I have installed R and Rstudio just to use glmnet for a multinomial logistic regression. I keep getting the following error:
Error in lognet(xd, is.sparse, ix, jx, y, weights, offset, alpha,
nobs, : one multinomial or binomial class has 1 or 0 observations; not allowed
whenever I plug in the dependent variable observations of my data. That comprises 120 "numeric" entries: 1 through 4. The predictors are 6=4 continuous+ 2 categorical.
I created a table "data" with 6 columns in which I changed the class of the categorical observations to "factor"

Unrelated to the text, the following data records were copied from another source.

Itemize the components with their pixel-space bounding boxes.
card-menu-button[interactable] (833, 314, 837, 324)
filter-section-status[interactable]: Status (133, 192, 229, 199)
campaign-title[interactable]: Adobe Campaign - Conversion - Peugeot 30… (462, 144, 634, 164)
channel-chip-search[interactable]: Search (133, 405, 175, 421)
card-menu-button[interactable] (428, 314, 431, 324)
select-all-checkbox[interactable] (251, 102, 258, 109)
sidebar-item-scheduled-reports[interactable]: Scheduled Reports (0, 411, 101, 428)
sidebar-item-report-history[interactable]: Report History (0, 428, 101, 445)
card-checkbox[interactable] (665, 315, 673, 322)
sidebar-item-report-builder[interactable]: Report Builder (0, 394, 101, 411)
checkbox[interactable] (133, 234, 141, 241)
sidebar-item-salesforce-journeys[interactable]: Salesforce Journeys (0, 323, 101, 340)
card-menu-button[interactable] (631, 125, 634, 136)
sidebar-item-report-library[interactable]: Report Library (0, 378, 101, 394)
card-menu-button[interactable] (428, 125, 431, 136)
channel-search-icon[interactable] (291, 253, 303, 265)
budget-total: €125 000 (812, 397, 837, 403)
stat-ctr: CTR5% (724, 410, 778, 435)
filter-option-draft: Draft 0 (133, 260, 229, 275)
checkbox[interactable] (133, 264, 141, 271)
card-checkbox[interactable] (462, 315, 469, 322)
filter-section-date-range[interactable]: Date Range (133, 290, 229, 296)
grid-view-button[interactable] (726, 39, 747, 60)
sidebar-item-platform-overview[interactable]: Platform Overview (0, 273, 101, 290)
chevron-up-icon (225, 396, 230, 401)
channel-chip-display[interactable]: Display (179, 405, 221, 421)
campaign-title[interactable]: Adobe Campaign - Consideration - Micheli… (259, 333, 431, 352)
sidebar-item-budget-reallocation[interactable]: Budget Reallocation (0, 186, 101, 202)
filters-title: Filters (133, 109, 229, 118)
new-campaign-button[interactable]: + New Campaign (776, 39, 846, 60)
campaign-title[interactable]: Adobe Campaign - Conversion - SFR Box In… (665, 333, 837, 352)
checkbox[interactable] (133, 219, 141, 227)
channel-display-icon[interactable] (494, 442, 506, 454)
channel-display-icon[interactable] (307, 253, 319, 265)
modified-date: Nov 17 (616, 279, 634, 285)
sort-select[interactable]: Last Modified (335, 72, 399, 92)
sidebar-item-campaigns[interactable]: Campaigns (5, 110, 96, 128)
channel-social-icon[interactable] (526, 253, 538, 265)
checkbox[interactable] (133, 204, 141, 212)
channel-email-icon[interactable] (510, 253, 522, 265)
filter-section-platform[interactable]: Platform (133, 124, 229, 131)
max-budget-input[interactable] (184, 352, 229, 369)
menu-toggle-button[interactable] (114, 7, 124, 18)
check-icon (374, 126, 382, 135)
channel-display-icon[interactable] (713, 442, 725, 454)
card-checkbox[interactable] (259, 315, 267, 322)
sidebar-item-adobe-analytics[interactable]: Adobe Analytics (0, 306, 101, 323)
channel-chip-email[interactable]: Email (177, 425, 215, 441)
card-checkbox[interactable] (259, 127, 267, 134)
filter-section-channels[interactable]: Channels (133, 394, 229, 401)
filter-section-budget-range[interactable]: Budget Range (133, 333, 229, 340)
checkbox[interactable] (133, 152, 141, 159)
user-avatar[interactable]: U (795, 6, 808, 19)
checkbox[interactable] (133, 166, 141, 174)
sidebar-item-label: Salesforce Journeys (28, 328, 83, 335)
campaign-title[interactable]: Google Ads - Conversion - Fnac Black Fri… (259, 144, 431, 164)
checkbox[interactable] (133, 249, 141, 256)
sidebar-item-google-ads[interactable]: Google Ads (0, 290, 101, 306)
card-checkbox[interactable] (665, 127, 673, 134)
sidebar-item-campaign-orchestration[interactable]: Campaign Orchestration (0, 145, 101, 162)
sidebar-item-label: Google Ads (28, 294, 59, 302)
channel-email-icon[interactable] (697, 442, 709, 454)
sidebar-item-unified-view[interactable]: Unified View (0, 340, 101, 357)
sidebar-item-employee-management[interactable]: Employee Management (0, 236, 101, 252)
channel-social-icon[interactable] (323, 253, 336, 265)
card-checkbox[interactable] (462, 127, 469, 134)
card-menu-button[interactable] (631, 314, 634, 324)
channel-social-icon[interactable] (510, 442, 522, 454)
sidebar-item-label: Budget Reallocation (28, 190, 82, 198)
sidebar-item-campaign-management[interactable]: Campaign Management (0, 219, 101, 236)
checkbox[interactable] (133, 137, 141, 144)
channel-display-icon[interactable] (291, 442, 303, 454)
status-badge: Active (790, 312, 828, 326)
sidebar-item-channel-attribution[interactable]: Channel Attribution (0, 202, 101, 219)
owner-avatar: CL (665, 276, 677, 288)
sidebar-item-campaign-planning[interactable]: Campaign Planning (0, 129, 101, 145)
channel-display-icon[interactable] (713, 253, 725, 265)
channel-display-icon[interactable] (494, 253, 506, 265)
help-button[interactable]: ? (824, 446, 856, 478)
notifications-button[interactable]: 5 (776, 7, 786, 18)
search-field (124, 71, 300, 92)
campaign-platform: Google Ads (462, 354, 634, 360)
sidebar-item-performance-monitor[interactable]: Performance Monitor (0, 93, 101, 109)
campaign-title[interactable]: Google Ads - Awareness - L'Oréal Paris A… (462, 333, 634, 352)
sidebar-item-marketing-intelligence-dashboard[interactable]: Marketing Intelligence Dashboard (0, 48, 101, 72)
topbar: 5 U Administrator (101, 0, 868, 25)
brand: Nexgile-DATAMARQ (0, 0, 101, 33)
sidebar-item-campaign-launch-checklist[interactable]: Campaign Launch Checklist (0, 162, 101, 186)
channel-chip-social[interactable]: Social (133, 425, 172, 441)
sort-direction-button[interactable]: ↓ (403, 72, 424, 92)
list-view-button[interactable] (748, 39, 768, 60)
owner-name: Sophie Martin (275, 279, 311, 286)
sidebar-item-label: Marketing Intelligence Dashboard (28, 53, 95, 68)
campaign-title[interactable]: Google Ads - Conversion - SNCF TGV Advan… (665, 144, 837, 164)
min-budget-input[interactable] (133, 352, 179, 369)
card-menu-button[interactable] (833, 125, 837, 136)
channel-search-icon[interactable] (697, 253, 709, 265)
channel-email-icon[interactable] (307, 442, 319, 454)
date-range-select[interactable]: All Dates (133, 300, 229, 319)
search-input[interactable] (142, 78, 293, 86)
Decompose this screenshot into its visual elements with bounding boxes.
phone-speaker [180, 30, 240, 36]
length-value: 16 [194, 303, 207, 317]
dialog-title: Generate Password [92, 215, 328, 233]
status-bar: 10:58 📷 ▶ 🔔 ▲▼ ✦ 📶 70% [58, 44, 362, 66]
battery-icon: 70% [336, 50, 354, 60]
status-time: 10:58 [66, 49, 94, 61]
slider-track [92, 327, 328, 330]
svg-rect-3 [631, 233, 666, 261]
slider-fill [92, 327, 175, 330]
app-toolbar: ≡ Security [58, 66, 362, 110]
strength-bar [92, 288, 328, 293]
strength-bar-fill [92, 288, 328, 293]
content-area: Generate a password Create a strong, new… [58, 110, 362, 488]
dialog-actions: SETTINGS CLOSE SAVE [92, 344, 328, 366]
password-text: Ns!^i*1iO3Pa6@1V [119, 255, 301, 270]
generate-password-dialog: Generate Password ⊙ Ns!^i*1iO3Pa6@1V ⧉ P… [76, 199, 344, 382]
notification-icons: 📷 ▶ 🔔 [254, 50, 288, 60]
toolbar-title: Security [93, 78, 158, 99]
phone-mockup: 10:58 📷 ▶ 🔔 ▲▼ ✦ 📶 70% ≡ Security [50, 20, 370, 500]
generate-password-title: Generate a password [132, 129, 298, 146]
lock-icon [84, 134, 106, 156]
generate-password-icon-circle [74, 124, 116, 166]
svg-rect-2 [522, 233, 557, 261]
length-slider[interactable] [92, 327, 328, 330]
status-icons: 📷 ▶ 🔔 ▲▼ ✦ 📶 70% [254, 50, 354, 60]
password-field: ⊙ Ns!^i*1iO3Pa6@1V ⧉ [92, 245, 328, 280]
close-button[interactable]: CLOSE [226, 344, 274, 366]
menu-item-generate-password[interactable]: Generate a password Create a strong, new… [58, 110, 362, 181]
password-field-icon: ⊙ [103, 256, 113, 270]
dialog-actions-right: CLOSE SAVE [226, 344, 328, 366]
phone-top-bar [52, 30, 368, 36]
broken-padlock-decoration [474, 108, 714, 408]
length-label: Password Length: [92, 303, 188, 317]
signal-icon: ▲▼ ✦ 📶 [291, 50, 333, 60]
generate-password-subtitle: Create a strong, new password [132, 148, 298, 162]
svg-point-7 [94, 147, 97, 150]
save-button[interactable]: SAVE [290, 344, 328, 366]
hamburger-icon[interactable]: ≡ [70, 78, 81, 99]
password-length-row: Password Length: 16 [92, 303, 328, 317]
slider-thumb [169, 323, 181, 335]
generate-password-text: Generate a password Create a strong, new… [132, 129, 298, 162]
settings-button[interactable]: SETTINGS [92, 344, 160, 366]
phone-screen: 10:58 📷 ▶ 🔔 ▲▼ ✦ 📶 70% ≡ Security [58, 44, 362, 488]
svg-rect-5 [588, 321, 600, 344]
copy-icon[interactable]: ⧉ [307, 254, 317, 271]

data <- cbind(x1,x1fat) # x1=4 columns, x1fat=2 factor columns
Then I set
x <- model.matrix(~.+0, data=data) # 120x12 matrix
to create the matrix of regressors observations with one-hot-encoded factor data. To feed the dependent variable y observations in glmnet, I use the following line
y <- model.matrix(~.+0, data=y1) # y1 is the 1-column table of imported observations
Now, the command
fit <- glmnet(x, y, family = "multinomial")
prompts the aforementioned error.
I do not comprehend why the following do not prompt any errors:
If I randomly generate the y vector through
y=sample(1:4,120,replace=true)
If I include the intercept column in y:
y <- model.matrix(~., data=y1)
I am completely stuck here. Any comment is appreciated, thanks.